Two weeks prior to City taking on West Ham on the opening day of the new season I received a phone call from a fellow journalist. He informed me that the hate campaign against the club was only going to get worse. He informed me I was on the wrong side.
The Blues ran out 5-0 winners at the London Stadium and an hour later, in lieu of a traditional match report, the Telegraph ran an opinion piece stating that their ‘near-perfection’ was becoming as boring as Arsenal winning 1-0 back in the day. I could only see this intensifying. My work opportunities were beginning to suffer. I was done.
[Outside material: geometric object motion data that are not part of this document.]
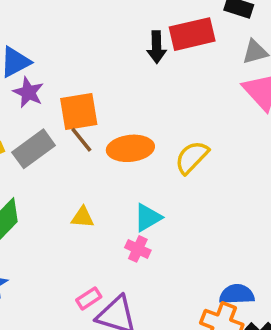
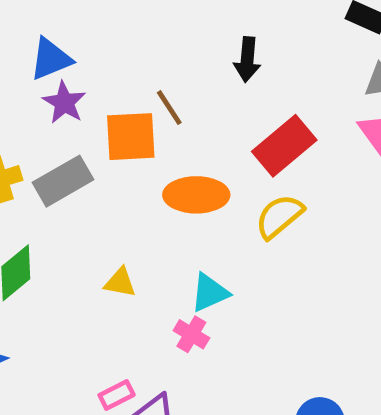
red rectangle: (192, 34) -> (284, 146), moved, turned -33
brown line: (81, 140) -> (169, 108), moved

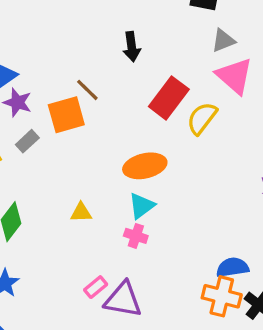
gray rectangle: (63, 181) -> (27, 141), moved, size x0.6
orange ellipse: (196, 195) -> (145, 166), moved
yellow semicircle: (279, 216) -> (202, 118), moved

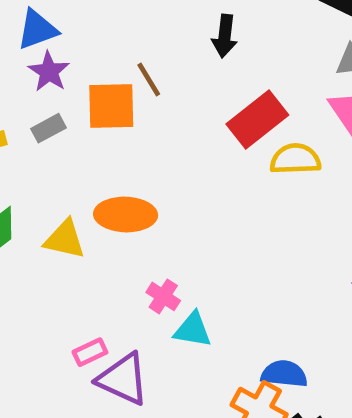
yellow semicircle: (202, 118) -> (295, 159), turned 36
orange ellipse: (145, 166) -> (126, 215), moved
cyan triangle: (142, 206) -> (193, 330), moved, turned 32
yellow triangle: (81, 212) -> (65, 239), moved, size x1.4

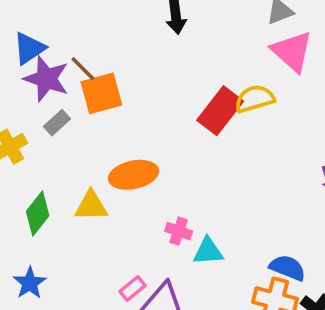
purple star: (49, 72) -> (46, 79), size x1.4
brown line: (149, 80) -> (83, 69), moved
red rectangle: (257, 119) -> (220, 111), moved
blue semicircle: (284, 374) -> (288, 268), turned 30

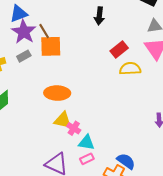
red rectangle: (220, 111) -> (119, 50), moved, size x0.7
yellow triangle: (91, 206) -> (63, 120), moved
pink rectangle: (133, 288) -> (87, 159), moved

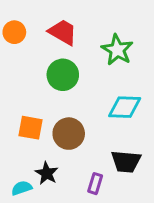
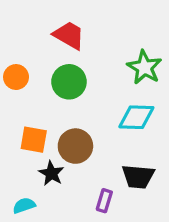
orange circle: (14, 32) -> (16, 77), moved
green star: (117, 50) -> (144, 67), moved
black star: (47, 173) -> (51, 173), moved

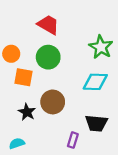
orange square: (34, 140) -> (24, 77), moved
black star: (51, 173) -> (27, 112), moved

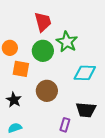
red trapezoid: (48, 25) -> (43, 22), turned 45
green star: (101, 47) -> (67, 42), moved
black star: (27, 112) -> (14, 100), moved

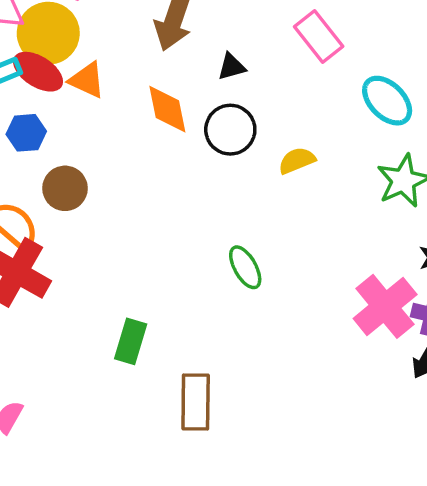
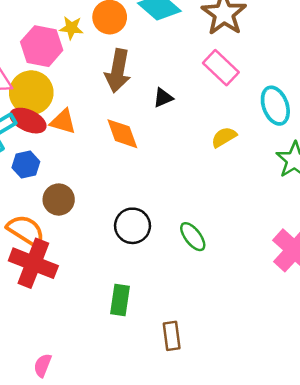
cyan ellipse: (387, 101) -> (275, 106), turned 33
black circle: (230, 130) -> (132, 226), moved
yellow semicircle: (297, 161) -> (224, 137), moved
brown rectangle: (196, 402) -> (172, 336), size x0.7

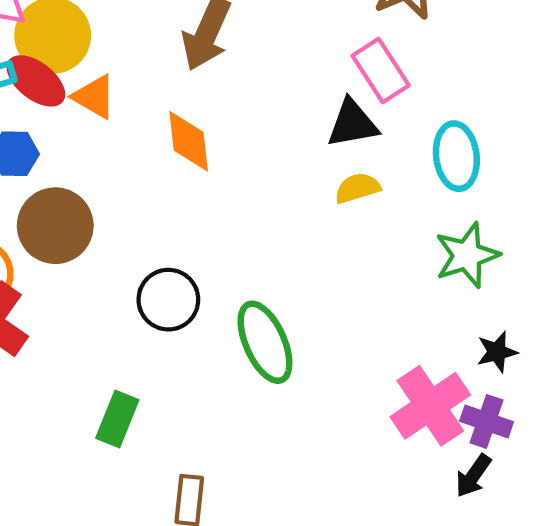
black triangle: (163, 98) -> (352, 124), moved, size x1.5
brown circle: (59, 200) -> (55, 226), size x1.4
green ellipse: (193, 237) -> (265, 342), size x1.5

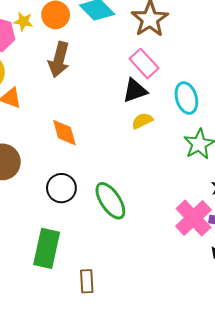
orange diamond: (189, 141) -> (64, 133), moved
green rectangle: (117, 419) -> (47, 248), size x1.5

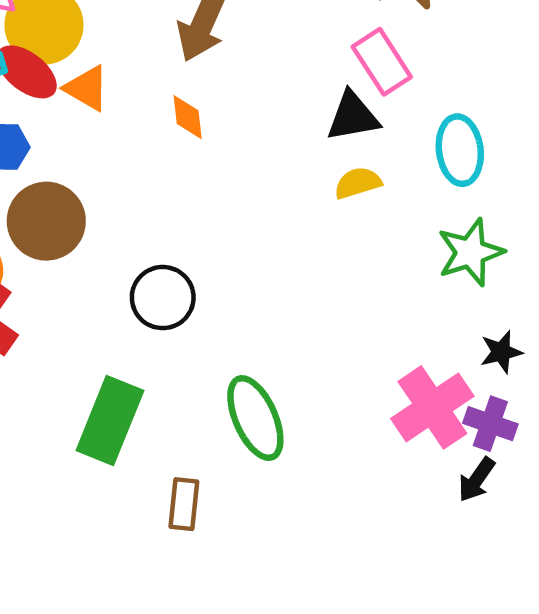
orange diamond: (64, 133) -> (188, 117), moved, size x0.7
green ellipse: (110, 201) -> (255, 418), moved

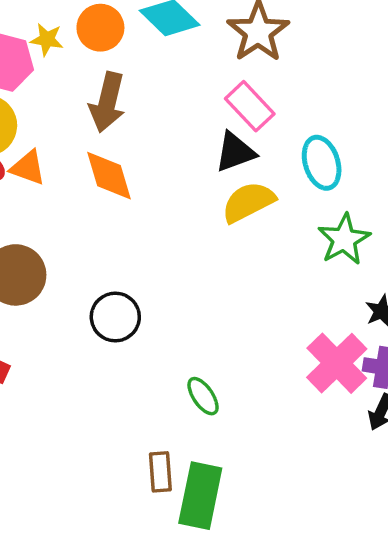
orange diamond: (188, 117) -> (109, 176), size x1.6
yellow semicircle: (358, 183) -> (248, 202), size x1.5
green ellipse: (255, 418) -> (203, 396), size x0.6
green rectangle: (110, 420) -> (200, 496), moved

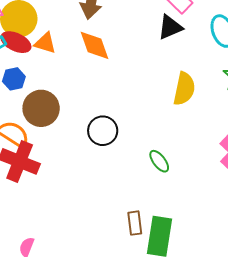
yellow semicircle: (248, 202) -> (184, 89), moved, turned 132
green ellipse: (203, 396) -> (159, 161), moved

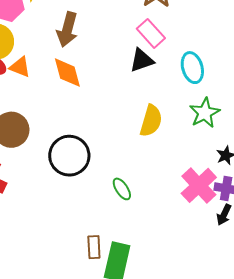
black circle: (103, 131) -> (69, 156), size x1.4

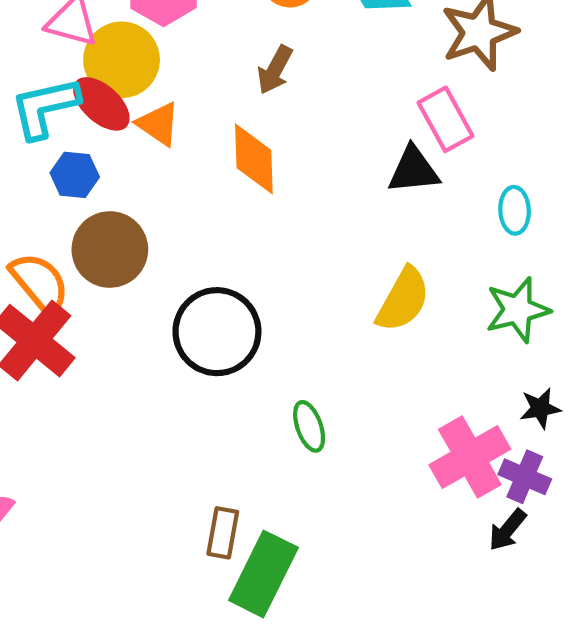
brown arrow: (67, 29) -> (275, 70), size x0.7
cyan ellipse: (192, 68) -> (515, 210), size x0.7

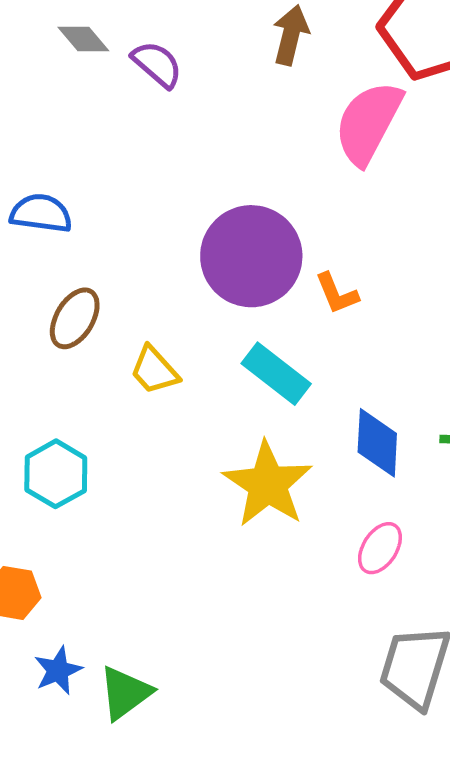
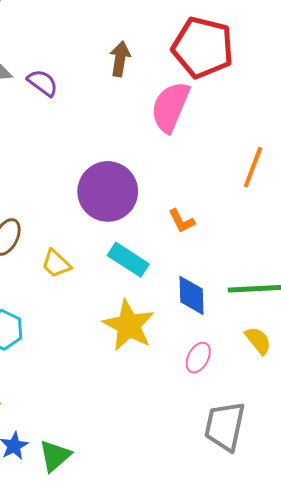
orange L-shape: (337, 294) -> (181, 221), moved

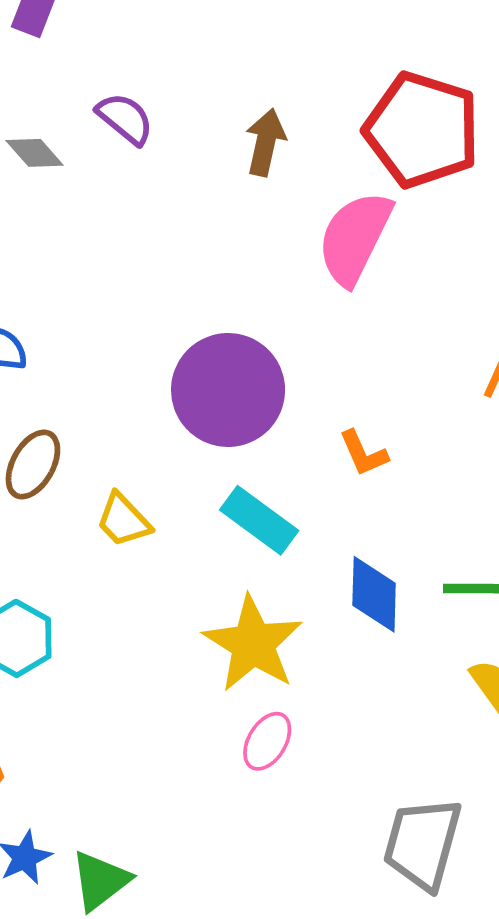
purple semicircle: (43, 83) -> (125, 119), moved
pink ellipse: (198, 358) -> (267, 741), moved

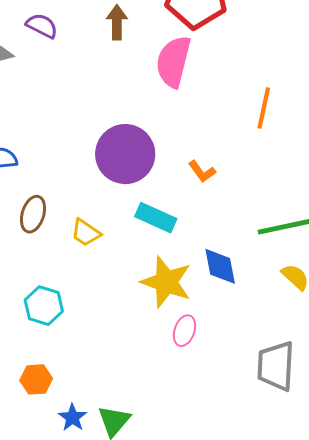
blue diamond: (374, 594) -> (220, 266), moved

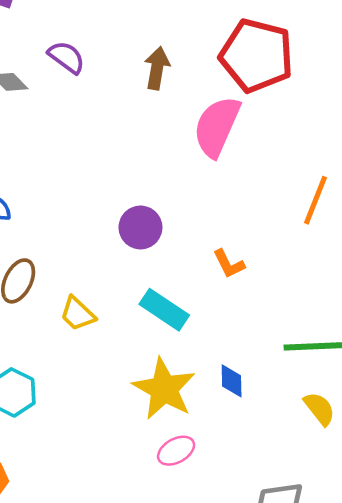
purple circle: (125, 154) -> (140, 227), size x0.6
blue diamond: (220, 266) -> (232, 381), size x0.7
pink ellipse: (184, 331) -> (176, 451), turned 32

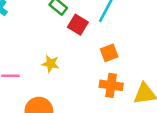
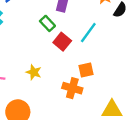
orange cross: (111, 85) -> (72, 88), moved

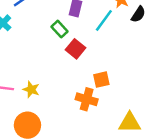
cyan line: (88, 33) -> (104, 20), moved
yellow star: (34, 72) -> (31, 89), moved

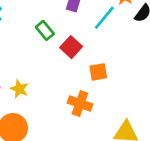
green rectangle: (60, 29) -> (45, 30), moved
orange square: (101, 80) -> (98, 72), moved

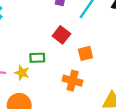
green rectangle: (45, 30) -> (37, 58), moved, turned -48

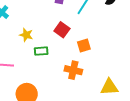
yellow star: (22, 73) -> (26, 35), moved

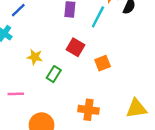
green rectangle: (41, 51) -> (54, 74), turned -48
orange cross: (73, 70) -> (88, 110), moved

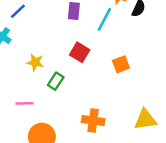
orange square: (103, 63) -> (121, 64), moved
pink line: (16, 94) -> (24, 103), moved

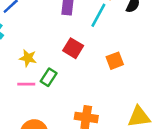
pink line: (24, 103) -> (26, 84), moved

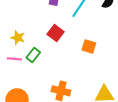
orange square: (115, 61) -> (89, 47), turned 32

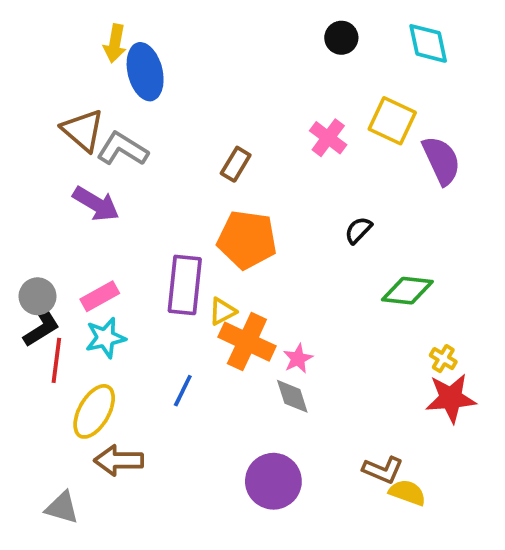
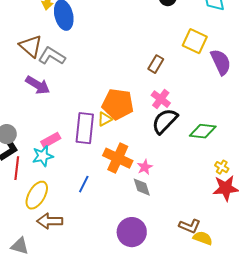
pink cross: (328, 138) -> (161, 99), moved
brown rectangle: (236, 164) -> (156, 64), moved
black semicircle: (358, 230) -> (165, 121), moved, size x1.8
pink rectangle: (100, 296) -> (51, 140), moved
yellow triangle: (222, 311) -> (105, 119), moved

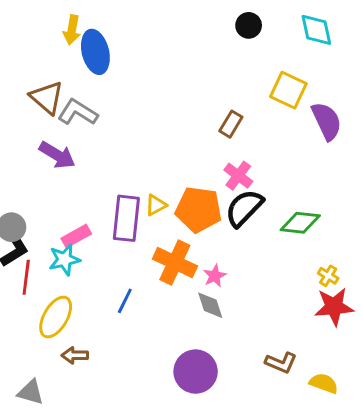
orange pentagon: (118, 104) -> (198, 209), moved
brown arrow: (50, 221) -> (75, 355), size x0.7
yellow semicircle: (203, 238) -> (324, 383), moved

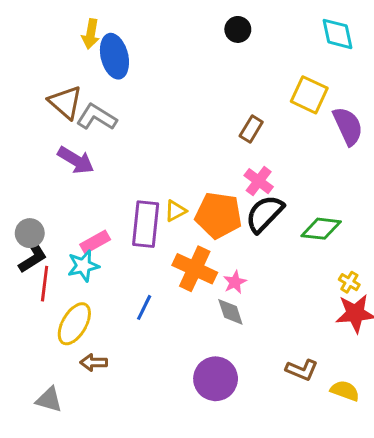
black circle: (249, 25) -> (238, 29), moved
Only then, just as suddenly as the inflamed criticisms began, it all stopped. There was no more allusions to ‘sportswashing’. No more mention of the war in Yemen. No more hating on a club and its fan-base at a level we’ve not ever seen before and will likely never witness again.
And the reason for this, plain and simple, is because Manchester City began to lose football matches.
Fatigued from two years of ‘near-perfection’ City slumped too often into being ordinary and in their wake came Liverpool, as ferocious and relentless and as astonishing as Guardiola’s creation had been. And if you read a newspaper last year, or turned on the telly or the radio, you do not need me to describe the nauseating slurry of platitudes and sycophancy that accompanied their success as journalists switched from being wannabe Woodward and Bernsteins into pant-wetting fan-boys.
It was all the praise City deserved in 2017/18 and 2018/19 and then some.
As for City, silence prevailed because they were no longer deemed a threat. They still had the same owners and the war in Yemen is still ongoing. Their fans are the same and the team was the same and their recent history remained the same.
But last year Liverpool won the league and Arsenal won the cup and for these journalists that was all they ever really wanted. These clubs who had money ploughed into them in the thirties and sixties and not the early 2000’s.
Only now it’s back. After an 18 month hiatus, it has returned. The predictable and contrived attempts to diminish City’s achievements with the Blues having overcome a Covid crisis and a prolonged drop-off in prominence to transform themselves anew, top the league.
Manchester City have turned an exciting campaign into a procession, according to both ESPN and the Daily Mail: the rotters, once more ruining football. (Where was all this procession-talk last season when Liverpool ran away with it you may wonder).
With City expected to do well in every tournament the Times have preempted this by publishing an article recently claiming that “trebles have lost their spark in the age of the superclub”. Demeaning achievements that haven’t even happened yet. This is a new one, even for City.
Our friend at the Independent meanwhile has suddenly remembered, after a lengthy absence from the subject, that he has a bee in his bonnet about ‘sportswashing’ from clubs “backed by the wealth of states and emirates”, but really if such an ethical stance is only taken when the team he supports is struggling, not decimating their rivals, is he even worth taking seriously anymore? A selective ethical stance after all, is no stance at all and should have no correlation with something as petty as a league placing.
Elsewhere the tone surrounding the club and its fans is oh-so-familiar to the previous times City have done well. We are doing something wrong again.
All of which has led me to believe that this will never change. That the City-bashing will always be the norm in the good times while they will largely be ignored in the bad.
As a lifelong Blue I have become accustomed to the fact that my club will never get a fair shake from the media. And it stinks to high heaven.